We are studying and digesting the CARES Act provisions quickly, but here are a few important details:
- Any such distribution must be processed and distributed by December 31, 2020;
- All contribution sources (e.g., 401(k) deferrals and employer matching contributions) are generally available for these distributions;
- These distributions are subject to income tax withholding at 10% unless the participant elects a different percentage;
- Plan documents will ultimately need to be amended to reflect this distribution but most plans will likely have until December 31, 2022 to accomplish this;
- The plan administrator can rely on an employee’s certification that the employee is eligible for the distribution (see above); and
- It appears employer plan sponsors can choose not to allow these distributions.
Increased 401(k) plan loans
The CARES Act also allows qualifying 401(k) plan participants to borrow a higher amount than what is normally allowed. During the 180-day period that started on March 27, 2020, the same qualifying individuals identified above (who are eligible for a coronavirus-related distribution) are generally eligible to borrow up to the lesser of:
- $100,000 (which is double the normal limit); or
- 100% of their vested account balance (double the normal limit).
The Act also allows more flexibility for repayment of these loans. Generally, participants can be allowed to delay repayment by up to one year.
As with the new coronavirus-related distributions, plans will ultimately need to be amended to reflect this new loan option. Also, it appears employer plan sponsors have the option to decide whether to allow these new increased loans.

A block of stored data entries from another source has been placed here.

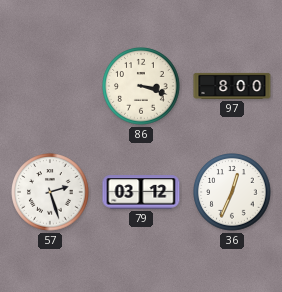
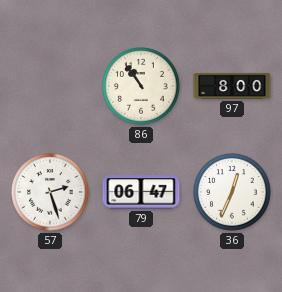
86: 3:18 -> 10:54
79: 03:12 -> 06:47
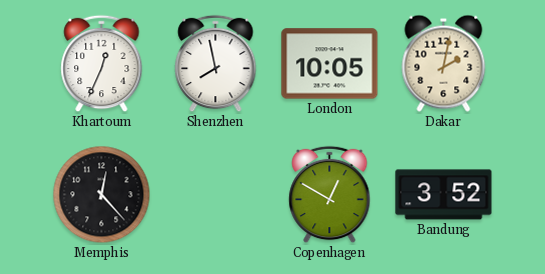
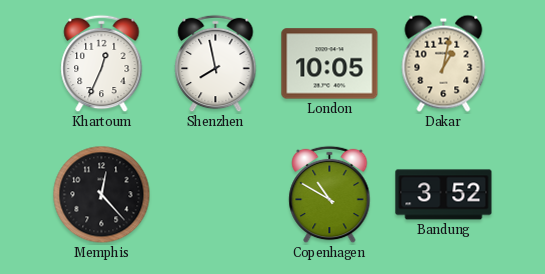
Dakar: 2:02 -> 1:02
Copenhagen: 12:50 -> 10:50
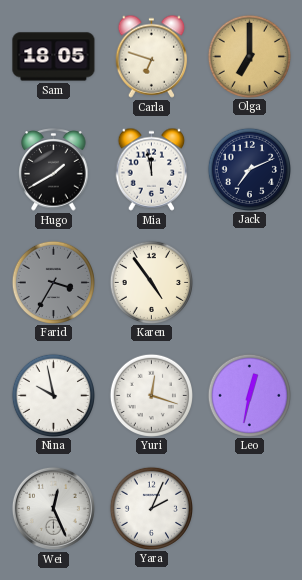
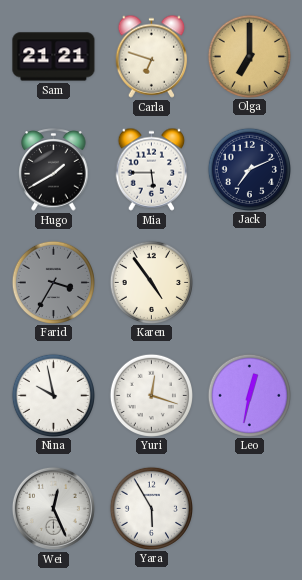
Sam: 18:05 -> 21:21
Mia: 11:58 -> 5:45
Yara: 2:04 -> 5:55
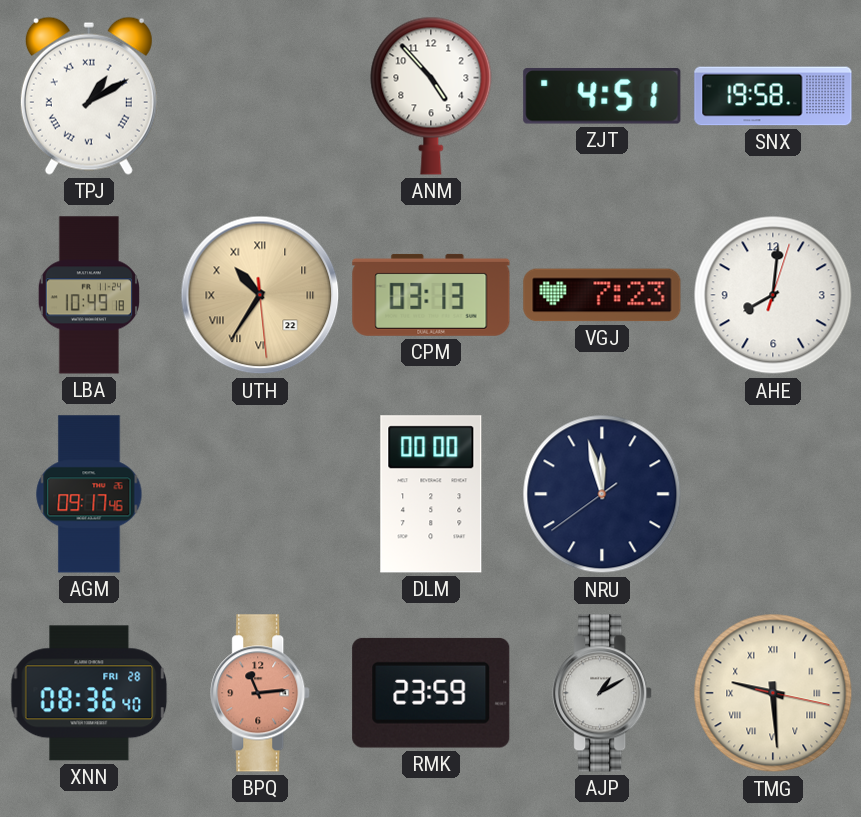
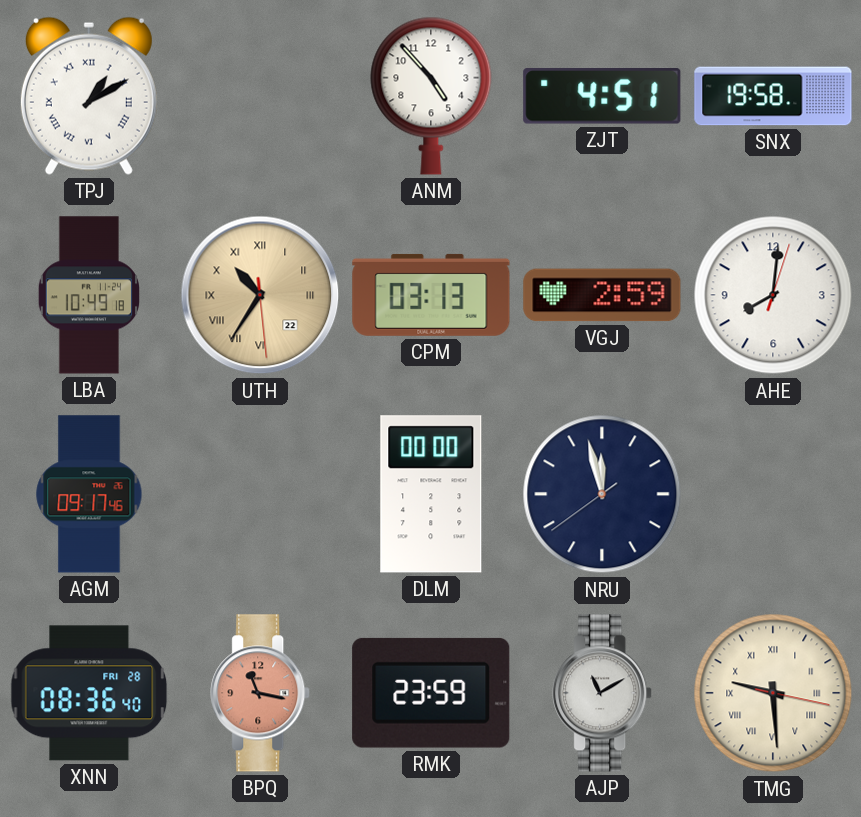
VGJ: 7:23 -> 2:59
BPQ: 11:14 -> 11:17
AJP: 1:10 -> 11:10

Waiver of 2020 required minimum distributions
Under current law, individuals who reach age 70½ prior to 2020 or 72 in 2020 (or a later year) must begin to receive “required minimum distributions” (RMDs) from the plan.
The CARES Act allows plans to suspend the RMD payments otherwise required to be made in calendar year 2020. The waiver applies to qualified retirement plans, defined contribution plans under Internal Revenue Code Section 403(a) or 403(b), and eligible deferred compensation plans under Internal Revenue Code Section 457(b) (excluding those maintained by tax-exempt entities).